**WORK REQUIRED:**
A picture-free, exact transcript of the entries below is required.

╭──

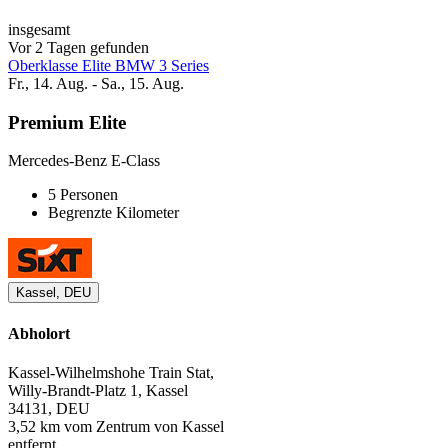
insgesamt
Vor 2 Tagen gefunden
Oberklasse Elite BMW 3 Series
Fr., 14. Aug. - Sa., 15. Aug.
Premium Elite
Mercedes-Benz E-Class
5 Personen
Begrenzte Kilometer
Kassel, DEU
Abholort
Kassel-Wilhelmshohe Train Stat,
Willy-Brandt-Platz 1, Kassel
34131, DEU
3,52 km vom Zentrum von Kassel
entfernt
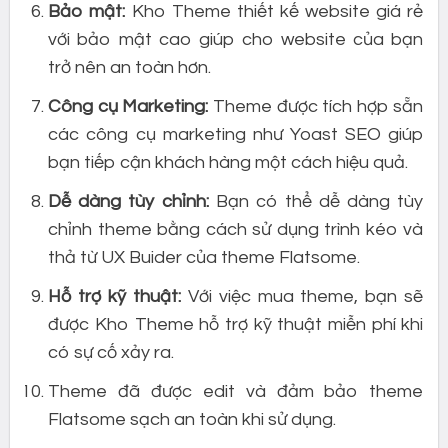
Bảo mật:
Kho Theme thiết kế website giá rẻ
với bảo mật cao giúp cho website của bạn
trở nên an toàn hơn.
Công cụ Marketing:
Theme được tích hợp sẵn
các công cụ marketing như Yoast SEO giúp
bạn tiếp cận khách hàng một cách hiệu quả.
Dễ dàng tùy chỉnh:
Bạn có thể dễ dàng tùy
chỉnh theme bằng cách sử dụng trình kéo và
thả từ UX Buider của theme Flatsome.
Hỗ trợ kỹ thuật:
Với việc mua theme, bạn sẽ
được Kho Theme hỗ trợ kỹ thuật miễn phí khi
có sự cố xảy ra.
Theme đã được edit và đảm bảo theme
Flatsome sạch an toàn khi sử dụng.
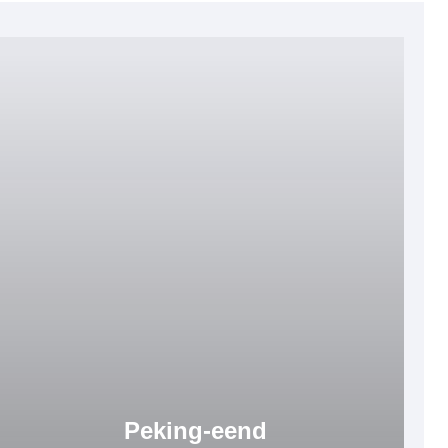
Peking-eend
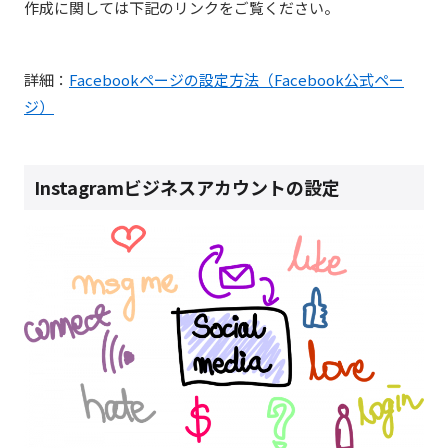
作成に関しては下記のリンクをご覧ください。
詳細：
Facebookページの設定方法（Facebook公式ペー
ジ）
Instagramビジネスアカウントの設定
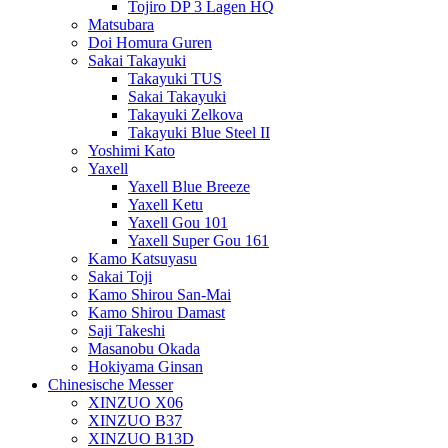
Tojiro DP 3 Lagen HQ
Matsubara
Doi Homura Guren
Sakai Takayuki
Takayuki TUS
Sakai Takayuki
Takayuki Zelkova
Takayuki Blue Steel II
Yoshimi Kato
Yaxell
Yaxell Blue Breeze
Yaxell Ketu
Yaxell Gou 101
Yaxell Super Gou 161
Kamo Katsuyasu
Sakai Toji
Kamo Shirou San-Mai
Kamo Shirou Damast
Saji Takeshi
Masanobu Okada
Hokiyama Ginsan
Chinesische Messer
XINZUO X06
XINZUO B37
XINZUO B13D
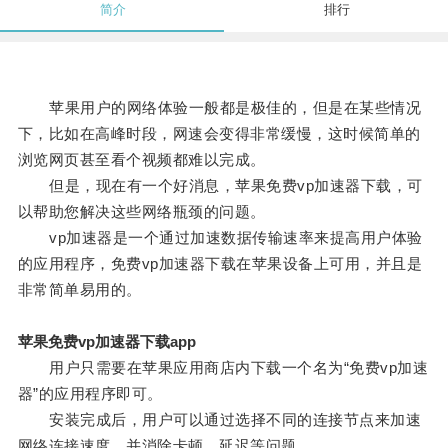
简介
排行
苹果用户的网络体验一般都是极佳的，但是在某些情况
下，比如在高峰时段，网速会变得非常缓慢，这时候简单的
浏览网页甚至看个视频都难以完成。
但是，现在有一个好消息，苹果免费vp加速器下载，可
以帮助您解决这些网络瓶颈的问题。
vp加速器是一个通过加速数据传输速率来提高用户体验
的应用程序，免费vp加速器下载在苹果设备上可用，并且是
非常简单易用的。
苹果免费vp加速器下载app
用户只需要在苹果应用商店内下载一个名为“免费vp加速
器”的应用程序即可。
安装完成后，用户可以通过选择不同的连接节点来加速
网络连接速度，并消除卡顿、延迟等问题。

╰──

**FINISHED EXERCISE:**
insgesamt
Vor 2 Tagen gefunden
Oberklasse Elite BMW 3 Series
Fr., 14. Aug. - Sa., 15. Aug.
Premium Elite
Mercedes-Benz E-Class
5 Personen
Begrenzte Kilometer
Kassel, DEU
Abholort
Kassel-Wilhelmshohe Train Stat,
Willy-Brandt-Platz 1, Kassel
34131, DEU
3,52 km vom Zentrum von Kassel
entfernt
Bảo mật:
Kho Theme thiết kế website giá rẻ
với bảo mật cao giúp cho website của bạn
trở nên an toàn hơn.
Công cụ Marketing:
Theme được tích hợp sẵn
các công cụ marketing như Yoast SEO giúp
bạn tiếp cận khách hàng một cách hiệu quả.
Dễ dàng tùy chỉnh:
Bạn có thể dễ dàng tùy
chỉnh theme bằng cách sử dụng trình kéo và
thả từ UX Buider của theme Flatsome.
Hỗ trợ kỹ thuật:
Với việc mua theme, bạn sẽ
được Kho Theme hỗ trợ kỹ thuật miễn phí khi
có sự cố xảy ra.
Theme đã được edit và đảm bảo theme
Flatsome sạch an toàn khi sử dụng.
Peking-eend
作成に関しては下記のリンクをご覧ください。
詳細：
Facebookページの設定方法（Facebook公式ペー
ジ）
Instagramビジネスアカウントの設定
Tojiro DP 3 Lagen HQ
Matsubara
Doi Homura Guren
Sakai Takayuki
Takayuki TUS
Sakai Takayuki
Takayuki Zelkova
Takayuki Blue Steel II
Yoshimi Kato
Yaxell
Yaxell Blue Breeze
Yaxell Ketu
Yaxell Gou 101
Yaxell Super Gou 161
Kamo Katsuyasu
Sakai Toji
Kamo Shirou San-Mai
Kamo Shirou Damast
Saji Takeshi
Masanobu Okada
Hokiyama Ginsan
Chinesische Messer
XINZUO X06
XINZUO B37
XINZUO B13D
简介
排行
苹果用户的网络体验一般都是极佳的，但是在某些情况
下，比如在高峰时段，网速会变得非常缓慢，这时候简单的
浏览网页甚至看个视频都难以完成。
但是，现在有一个好消息，苹果免费vp加速器下载，可
以帮助您解决这些网络瓶颈的问题。
vp加速器是一个通过加速数据传输速率来提高用户体验
的应用程序，免费vp加速器下载在苹果设备上可用，并且是
非常简单易用的。
苹果免费vp加速器下载app
用户只需要在苹果应用商店内下载一个名为“免费vp加速
器”的应用程序即可。
安装完成后，用户可以通过选择不同的连接节点来加速
网络连接速度，并消除卡顿、延迟等问题。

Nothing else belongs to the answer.